この国の各地を巡ったわけではないが、ここまで誰からも視線を向けられないことは初めてで、シュエはとても新鮮な気持ちになった。
「ここは自由な街なのかもしれんな」
「人が多いと多いだけ、様々なことが気にならなくなるのかもしれませんね」
ひとりで歩いている人もいれば、夫婦や恋人なのだろうか腕を組んで歩いている人もいる。同じ年代らしき子たちが楽しそうに会話を弾ませ、赤ん坊を抱いた母親に寄りそう父親の姿も見える。
活気のある街だとついたときから思っていたが、それ以上にこの街を歩いている人々の表情が明るいことに驚いた。
こんな街もあるのだと、目から鱗から落ちるシュエ。その様子にリーズはどこか安堵したように小さな笑みを浮かべる。
歩いているうちに目的地についた。
「おおー……」
高台にあるからか、海を見るために人が来るのだろう。確かに大きく広い海を堪能できる。きらきらと輝く波光にシュエは晴れやかな気持ちになりながら海を見つめる。
「海が見える部屋を取れると良いですね」
「うむ! 不思議じゃのぅ。海を見ていると、自身が感じていたもやもやなぞ波に攫われて消え失せるようじゃ」
リーズは言葉を紡ごうとして口を開き、閉じた。じっと海を見つめる彼女を見て、この街に行くように勧めて良かったと心から思った。
(本当、私も過保護ですね)
自分に呆れるようにゆっくりと息を吐き、建物の中に入る。中は広く、木の匂いが鼻腔をくすぐった。
「いらっしゃいませ、何名さまですか?」
「二名です。海の見える部屋は空いていますか?」
「少々お待ちください」
受付まで近付き、満面の笑みで女性に迎えられる。リーズが希望する部屋を口にすると、女性はぱらぱらと手元の手帳を捲り確認してから顔を上げる。
「空いていますよ。こちらの部屋にしますか?」
「はい、お願いします。それとお茶を淹れたいのでお湯を用意してもらいたいのですが、構いませんか?」
「もちろんでございます。こちらが鍵です。なくさないようにお気を付けください。部屋は――……」
「ありがとうございます。部屋は自分たちで向かいますので、案内はいりません。ただ、少しお願いしたいことがあるのですが」
リーズは鍵を受け取ってからふと思い出したように女性を見る。女性が首を傾げると、「恐らく今日、私たちを訪ねる人がいますので、その人は案内してください」と頼んだ。
リーズの言葉にシュエが彼の服をくいくいと軽い力で引っ張る。自分たちを訪ねる人がいるなんて、聞いてなかったからだ。
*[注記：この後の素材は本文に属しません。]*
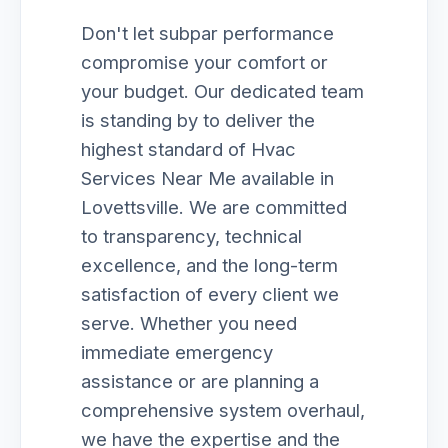
Don't let subpar performance
compromise your comfort or
your budget. Our dedicated team
is standing by to deliver the
highest standard of Hvac
Services Near Me available in
Lovettsville. We are committed
to transparency, technical
excellence, and the long-term
satisfaction of every client we
serve. Whether you need
immediate emergency
assistance or are planning a
comprehensive system overhaul,
we have the expertise and the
「説明はあとでします。それでは、部屋で休みましょうか」
「うーむ? まぁいいか。ちぃと眠くなってきたのぅ」
「ずっと歩き通しでしたからね」
小休憩や野宿をしてきたとはいえ、この街まで歩いてきたのだ。二週間もかけて。ようやくふかふかのベッドや温かい湯に浸かれると思うと、一気に疲れが顔を出したのだろう。
「そうじゃのー……ひと眠りしようかの」
「お茶はどうします?」
「飲んでから!」
どうしてもお茶は飲みたいらしい。リーズがくすりと笑い、シュエは上機嫌で「リーズの淹れたお茶はほっとするからのぅ」と声を弾ませていた。
「この宿屋も人気そうじゃの」
「ええ、海が見える部屋が空いていて、幸いでした」
リーズは受け取った鍵を見る。『細波(さざなみ)の間』と書かれていた。
廊下に宿屋の見取り図があり、リーズはそれをじっと見つめ、自分たちが泊まる部屋を確認してから歩き出す。
「もう覚えたのか?」
「ええ。二階のようです」
廊下の突き当りにある階段を上り、それぞれの部屋の名前を眺めるシュエ。細波の間は奥のほうにあった。
「ここですね」
「どんな部屋かのぅ?」
鍵穴に鍵を差し込み右に回す。がちゃりと音が聞こえた。鍵を抜き、静かに扉を開くと、眼前に広がる光景にシュエは思わず感嘆の息を吐いた。
「素晴らしいのぅ!」
「ええ、本当に」
部屋の中へ足を踏み入れ、リーズから降りる。部屋はそこそこに広く、ベッドがふたつあった。大きな窓からは海が見え、太陽の光できらきらと輝いていた。
シュエは窓に近付き、窓にぺたりと手をくっつけて海を眺める。
頬を上気させてじっくりと海を見つめる姿を見て、リーズは部屋の扉を閉めた。
海に夢中になっているシュエを確認してから、リーズは部屋の中を確認する。ベッドとベッドの間にチェストがあり、トイレと風呂場は別々だった。風呂場を見てみると、長身のリーズでも足を伸ばせそうな広さがあり、驚いたように目を丸くした。